▶ [Work to complete]
Copy the lines below verbatim, beginning with the line that includes "Quản lý vận" and continuing to the end; leave out everything before it.

▶ [Material to process]
· · · · · · ·
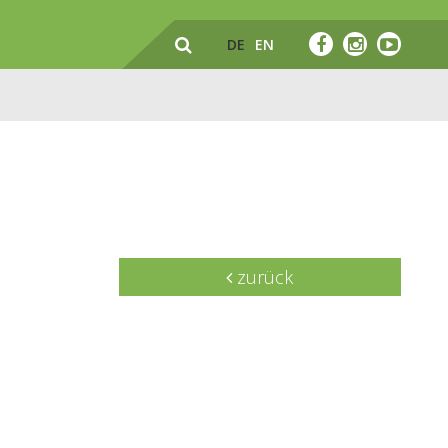
DE
EN
zurück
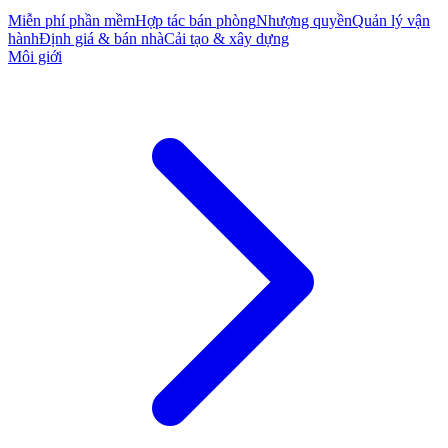
Miễn phí phần mềm
Hợp tác bán phòng
Nhượng quyền
Quản lý vận
hành
Định giá & bán nhà
Cải tạo & xây dựng
Môi giới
· · · · · · ·
▶ [The completed task]
Quản lý vận
hành
Định giá & bán nhà
Cải tạo & xây dựng
Môi giới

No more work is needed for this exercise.